Philanthropists William E. Conway Jr., co-founder and co-executive chairman of The Carlyle Group, and his wife, Joanne, provided both gifts to support the school’s efforts to address the nursing workforce shortage.
“[We] decided to support VCU School of Nursing because we were seeking to provide nursing scholarships to qualified students in our area,” William Conway said. “VCU has an excellent record [in educating nurses] and was highly recommended by other nursing leaders. We decided to double the amount of our scholarships because we are impressed with VCU’s commitment to educating more students to become nurses.”
Approximately 72% of the school’s 455 undergraduate students qualify for need-based scholarships. Last fall, 84 undergraduate students received a scholarship from the Conways’ initial gift.
With the additional gift, to be disbursed over five years, the school will be able to offer partial and full scholarships to more than one-third of its undergraduate students — about 150 students per year.
The scholarships will be available for financially eligible students enrolled in the traditional B.S., accelerated B.S. and RN to B.S. programs, including those who are co-enrolled in nursing programs at Southside Virginia, Rappahannock and John Tyler community colleges. In addition, two full scholarships will support B.S. to Ph.D. students interested in careers as faculty.
“[The Conways’] generosity has helped to relieve weight off my shoulders, allowing me to keep a better balance between all the financial obligations that I try to manage, while giving me some crucial, extra breathing room to better focus and stay consistent with my studies, work and personal life," said scholarship recipient Miguel Hernandez, a traditional B.S. student from Leesburg, Virginia.

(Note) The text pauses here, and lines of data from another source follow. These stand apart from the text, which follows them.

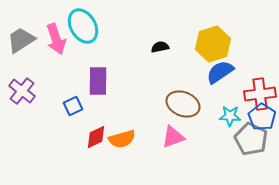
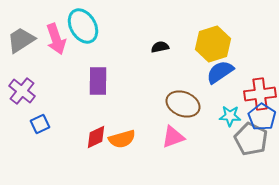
blue square: moved 33 px left, 18 px down
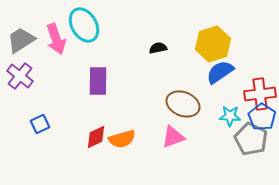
cyan ellipse: moved 1 px right, 1 px up
black semicircle: moved 2 px left, 1 px down
purple cross: moved 2 px left, 15 px up
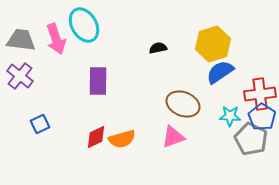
gray trapezoid: rotated 40 degrees clockwise
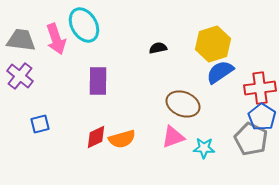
red cross: moved 6 px up
cyan star: moved 26 px left, 32 px down
blue square: rotated 12 degrees clockwise
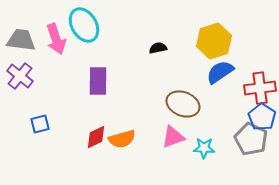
yellow hexagon: moved 1 px right, 3 px up
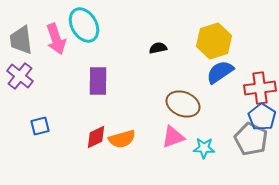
gray trapezoid: rotated 104 degrees counterclockwise
blue square: moved 2 px down
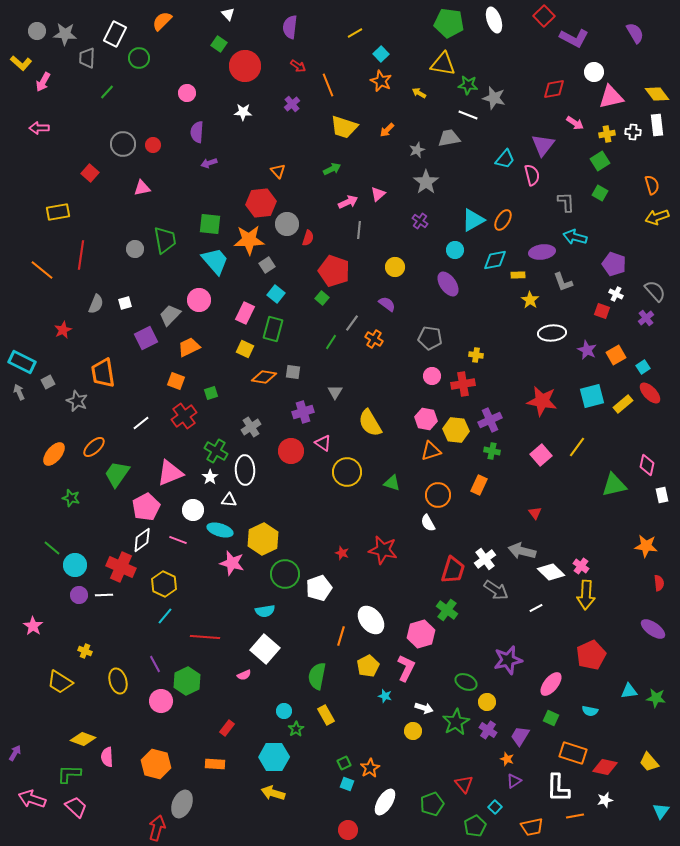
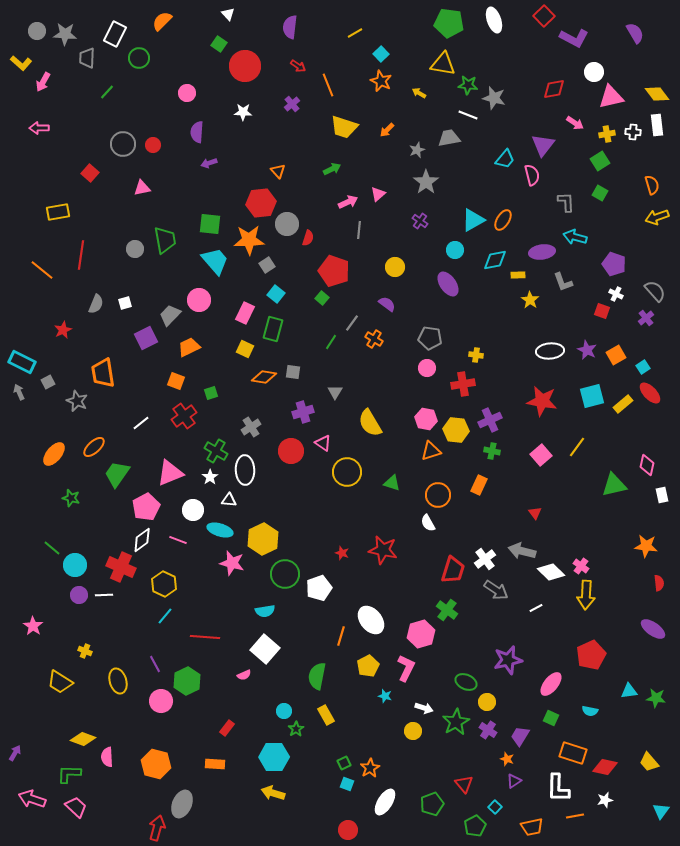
white ellipse at (552, 333): moved 2 px left, 18 px down
pink circle at (432, 376): moved 5 px left, 8 px up
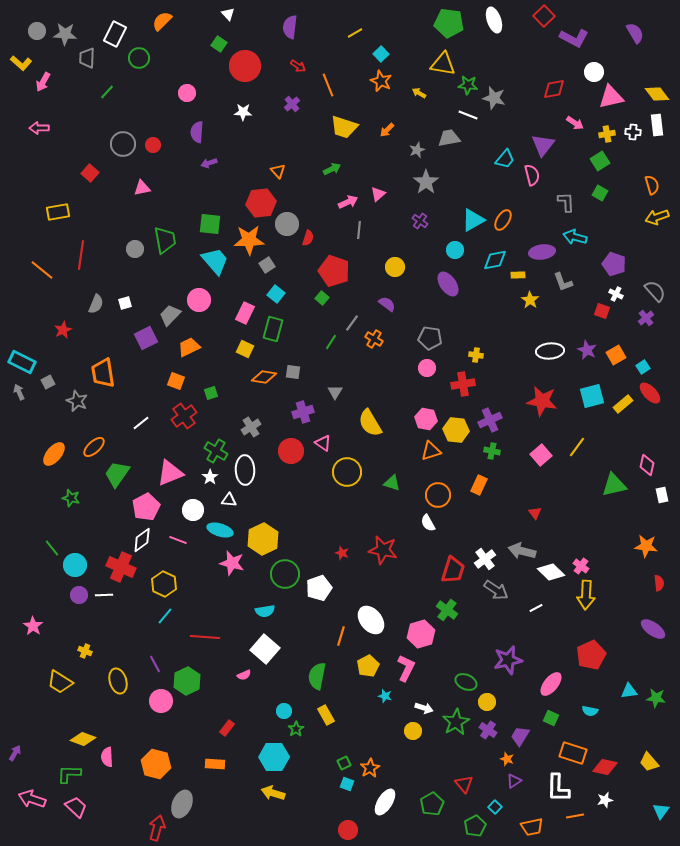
green line at (52, 548): rotated 12 degrees clockwise
green pentagon at (432, 804): rotated 10 degrees counterclockwise
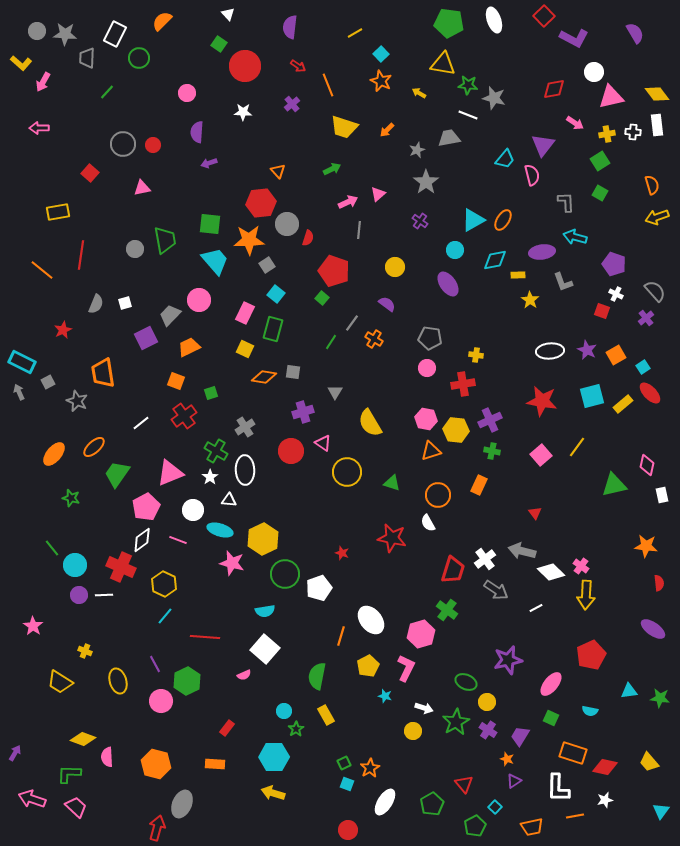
gray cross at (251, 427): moved 6 px left
red star at (383, 550): moved 9 px right, 12 px up
green star at (656, 698): moved 4 px right
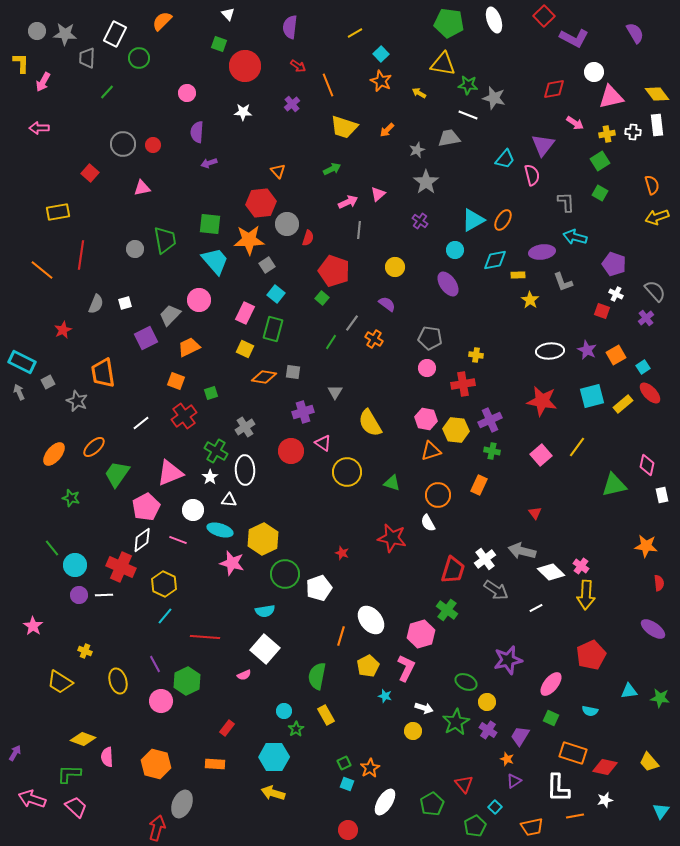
green square at (219, 44): rotated 14 degrees counterclockwise
yellow L-shape at (21, 63): rotated 130 degrees counterclockwise
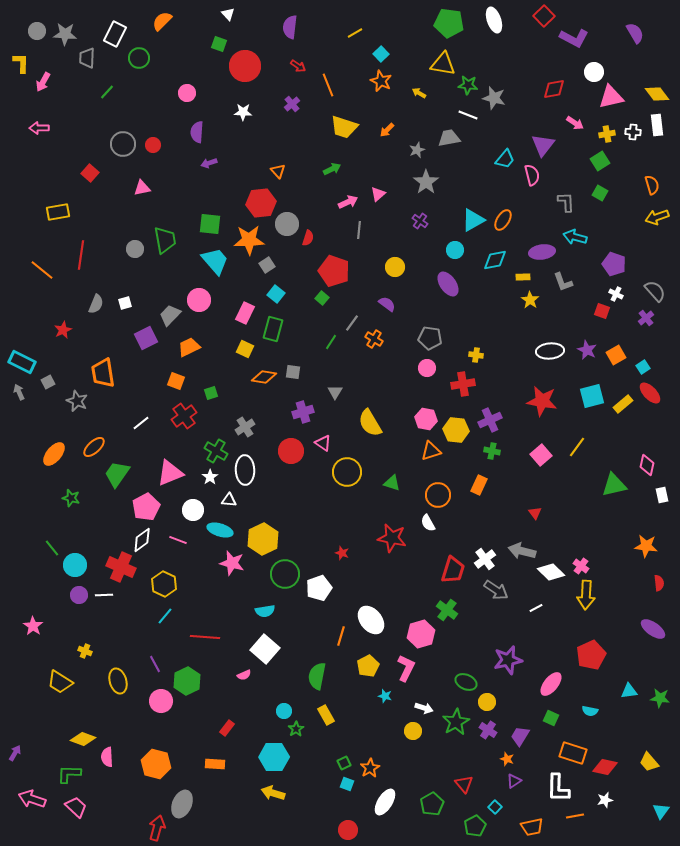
yellow rectangle at (518, 275): moved 5 px right, 2 px down
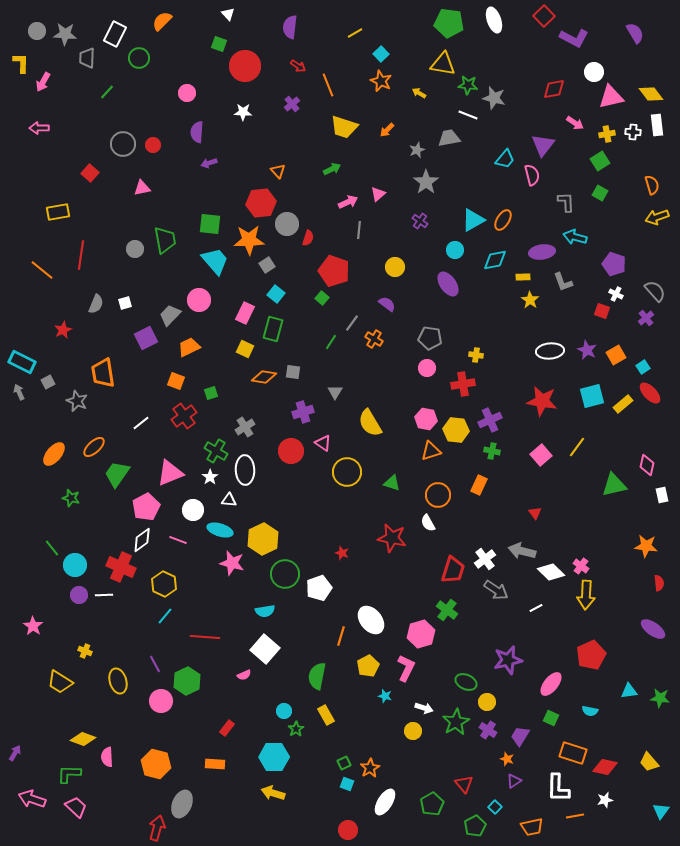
yellow diamond at (657, 94): moved 6 px left
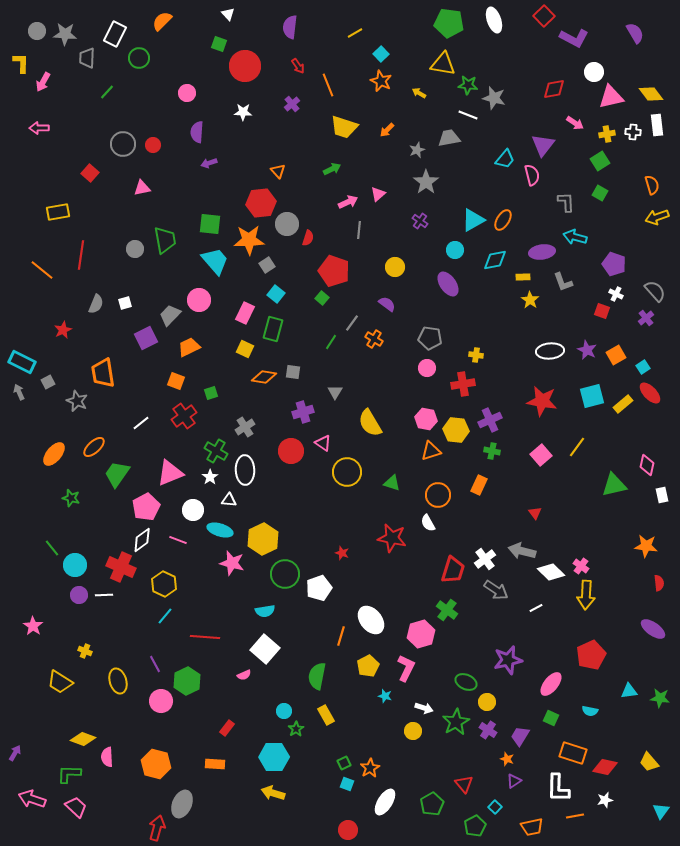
red arrow at (298, 66): rotated 21 degrees clockwise
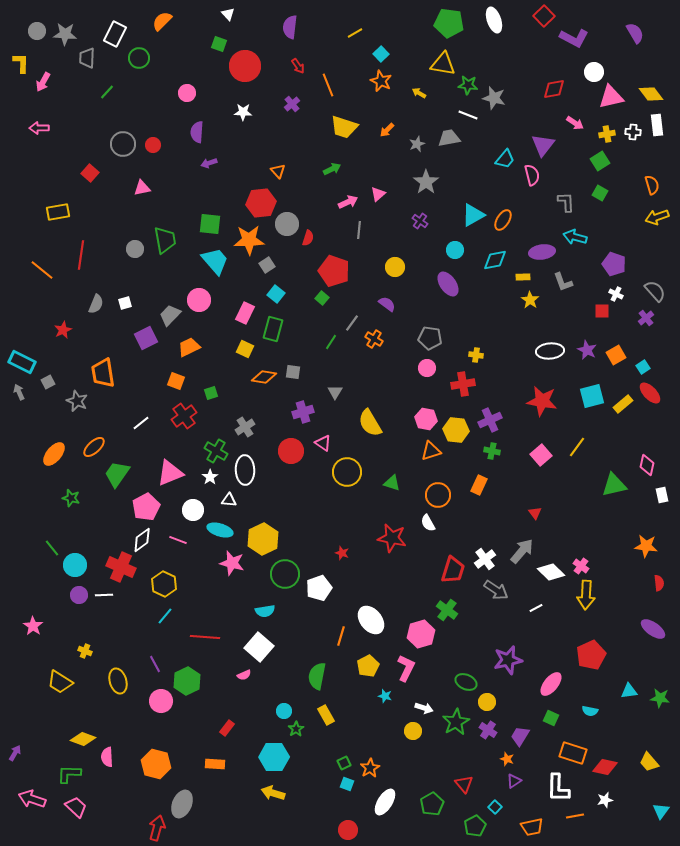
gray star at (417, 150): moved 6 px up
cyan triangle at (473, 220): moved 5 px up
red square at (602, 311): rotated 21 degrees counterclockwise
gray arrow at (522, 551): rotated 116 degrees clockwise
white square at (265, 649): moved 6 px left, 2 px up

Scholarships have a significant impact on the school’s ability to help more students graduate into the nursing profession, said Jean Giddens, Ph.D., professor and dean of the School of Nursing.
“We are very grateful for the Conways’ investment in our school and are pleased to be able to reduce the financial burdens of more students preparing to enter the nursing workforce,” Giddens said.
William and Joanne Conway have donated millions of dollars in support of nursing scholarships, as well as training and mentoring of faculty at schools of nursing in Virginia, Maryland and Washington.